Kaminski : Céline en chemise brune,
Paris, Mille et une nuits, 1997, 96 pages.
Henri Godard, dans le Monde du 16 mai 1997, comme un certain nombre de personnes, cherche à dissocier l’œuvre littéraire des activités de l’homme public en expliquant que Céline est un grand écrivain. Son article était destiné à répondre au livre de Jean-Pierre Martin, Contre Céline (José Corti, 1997, 190 p.) et au sympathique pamphlet de Michel Bounan, l’Art de Céline et son temps (Allia, 1997, 112 p.), qui rappelle, à juste titre, en conclusion de son ouvrage : « La bonne question n’est pas de savoir comment un libertaire en vient à s’acoquiner avec des nazis mais pourquoi ce genre de personnage croit bon de se déguiser en libertaire. » Il semble que la publication de l’œuvre complète de l’auteur de l’École des cadavres devienne une nécessité pour que l’on puisse se rendre compte que la violence contenue dans le Voyage au bout de la nuit se retrouve dans Bagatelles pour un massacre. Malheureusement la cause n’a jamais été entendue.

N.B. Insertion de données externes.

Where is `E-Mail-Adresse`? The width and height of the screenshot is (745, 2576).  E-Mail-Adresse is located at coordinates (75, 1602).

Pourtant la parution en 1938 du livre de Hans- Erich Kaminski : Céline en chemise brune ou le mal du présent devrait en éclairer plus d’un.
La réédition récente, dans une collection pratiquant des prix des plus démocratiques, est une excellente initiative, d’autant plus qu’elle est complétée par une notice biographique de l’auteur de Bakounine, la vie d’un révolutionnaire. Dans sa postface, Joël Gayraud offre un certains nombres d’éléments qui forment une nouvelle contribution à l’histoire du mouvement libertaire. Ainsi, Kaminski est entré en contact avec le mouvement libertaire à Paris, suite à son départ d’Allemagne à la veille de l’incendie du Reichstag en 1933. La suite est un peu plus connue puisque Kaminski publia Ceux de Barcelone en hommage aux combattants de la Révolution espagnole. Kaminski a été en contact avec des militants libertaires de renom comme Voline, Molly Steimer, Senya Flechine, Emma Goldman, Diego Abad de Santillan et Rudolf Rocker. La présente édition nous offre deux lettres de Kaminski à ces deux derniers. Quant à l’ouvrage aujourd’hui réédité, Céline en chemise brune, celui-ci est une dénonciation de l’antisémitisme célinien. Kaminski avait admiré le Voyage au bout de la nuit ; lorsqu’il lut Bagatelles pour un massacre, il comprit qui était le personnage et qu’il n’avait rien à voir de près ou de loin avec un libertaire.
Albert Camus écrivait : « Je continue à penser que l’esprit libertaire ne peut se permettre la plus légère indulgence à l’égard de l’antisémitisme sans se nier lui même et commencer à s’avilir. » Kaminski fut de ceux qui furent l’honneur du mouvement libertaire.